[Stored dataset items]
..........

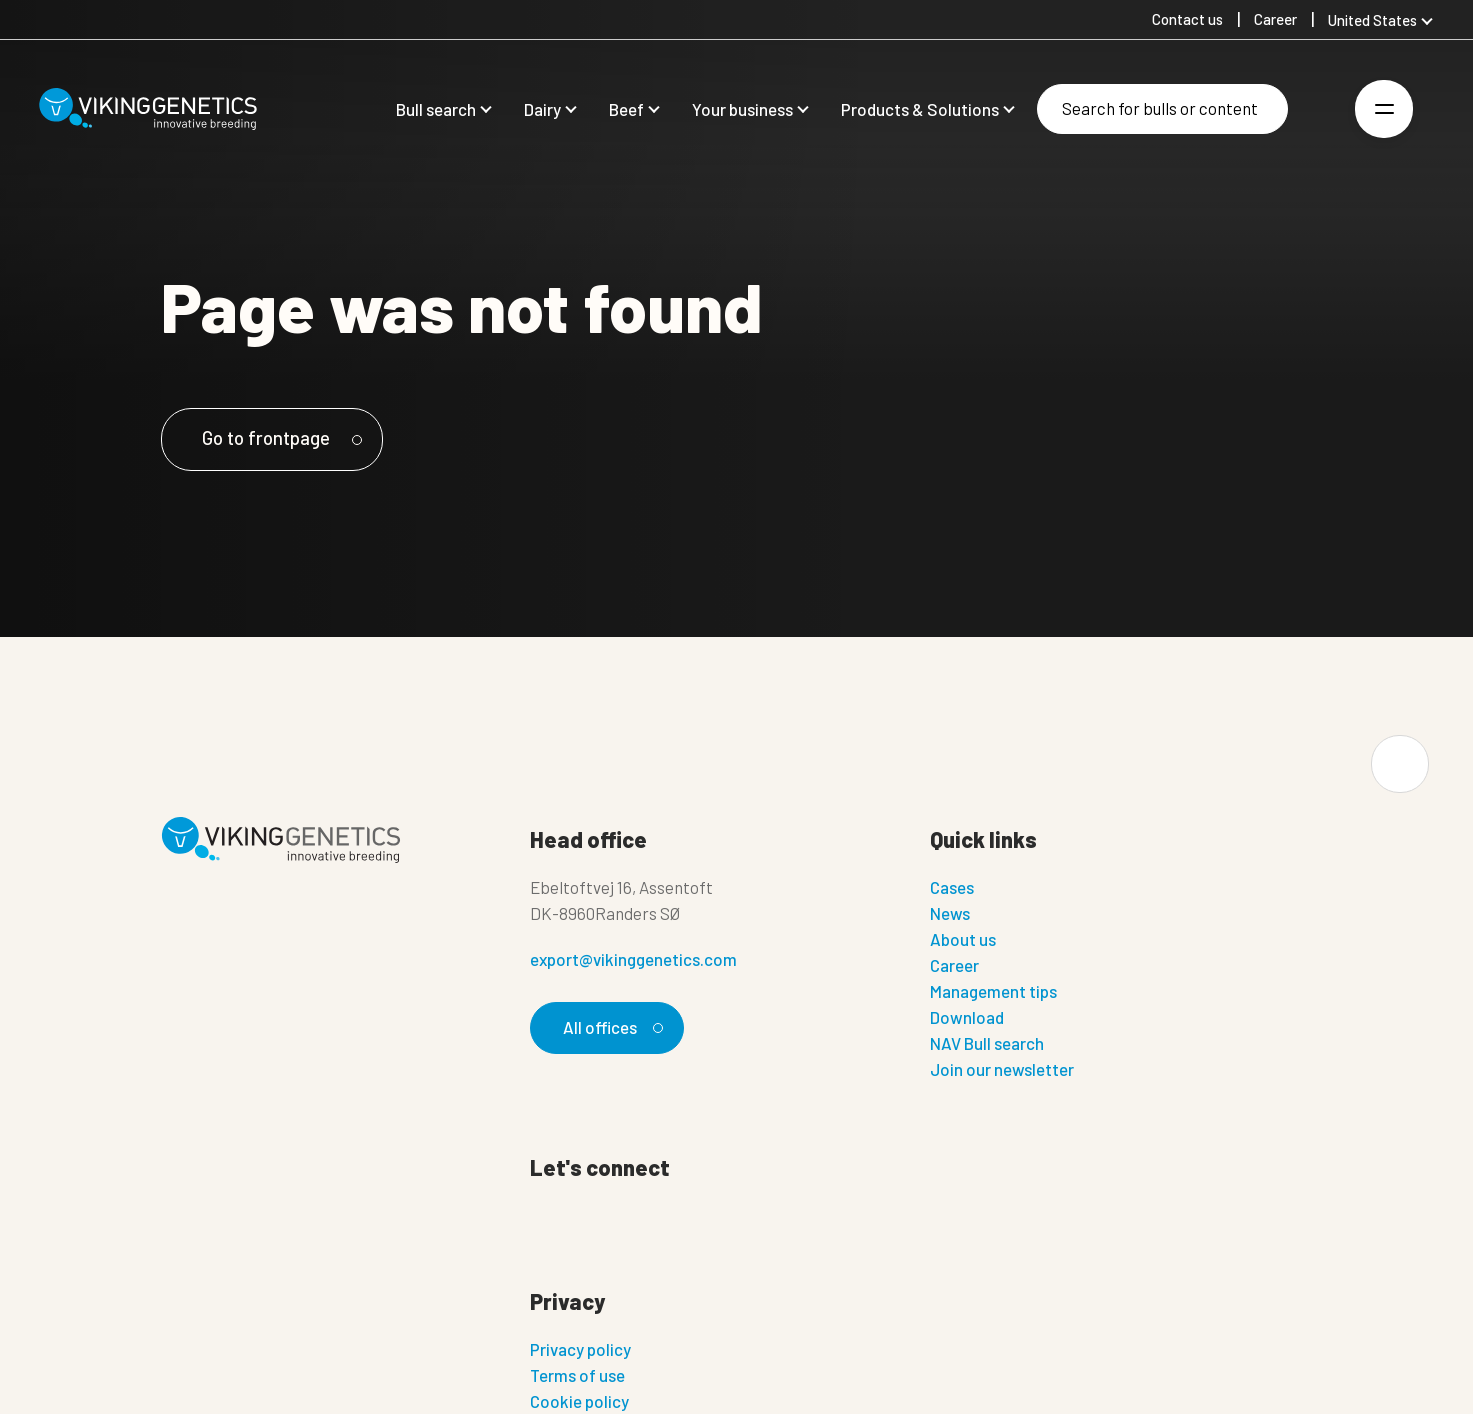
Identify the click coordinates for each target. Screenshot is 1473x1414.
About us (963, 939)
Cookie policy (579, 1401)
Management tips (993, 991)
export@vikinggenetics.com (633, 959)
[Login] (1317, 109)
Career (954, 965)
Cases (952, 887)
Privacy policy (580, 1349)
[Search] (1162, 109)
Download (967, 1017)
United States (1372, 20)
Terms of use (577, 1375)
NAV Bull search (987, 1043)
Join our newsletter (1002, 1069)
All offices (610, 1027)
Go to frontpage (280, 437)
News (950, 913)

..........

Problem details:
An exact reprint of the records above is required, with all pictures left out.

Response to this task:
Identify the click coordinates for each target. Screenshot is 1473x1414.
About us (963, 939)
Cookie policy (579, 1401)
Management tips (993, 991)
export@vikinggenetics.com (633, 959)
[Login] (1317, 109)
Career (954, 965)
Cases (952, 887)
Privacy policy (580, 1349)
[Search] (1162, 109)
Download (967, 1017)
United States (1372, 20)
Terms of use (577, 1375)
NAV Bull search (987, 1043)
Join our newsletter (1002, 1069)
All offices (610, 1027)
Go to frontpage (280, 437)
News (950, 913)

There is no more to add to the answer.